--- Problem to solve ---
Reproduce all of the data exactly. Images are not to appear in the reply.

--- Record extracts ---
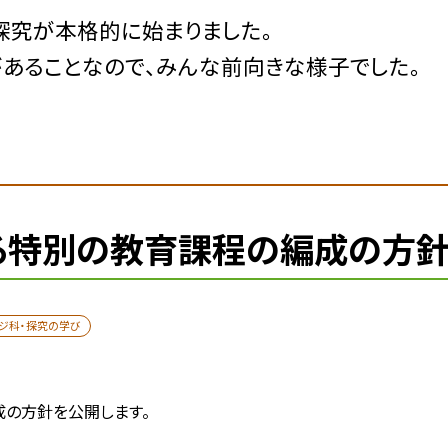
探究が本格的に始まりました。
があることなので、みんな前向きな様子でした。
る特別の教育課程の編成の方
ジ科・探究の学び
の方針を公開します。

--- Answer section ---
探究が本格的に始まりました。
があることなので、みんな前向きな様子でした。
る特別の教育課程の編成の方
ジ科・探究の学び
の方針を公開します。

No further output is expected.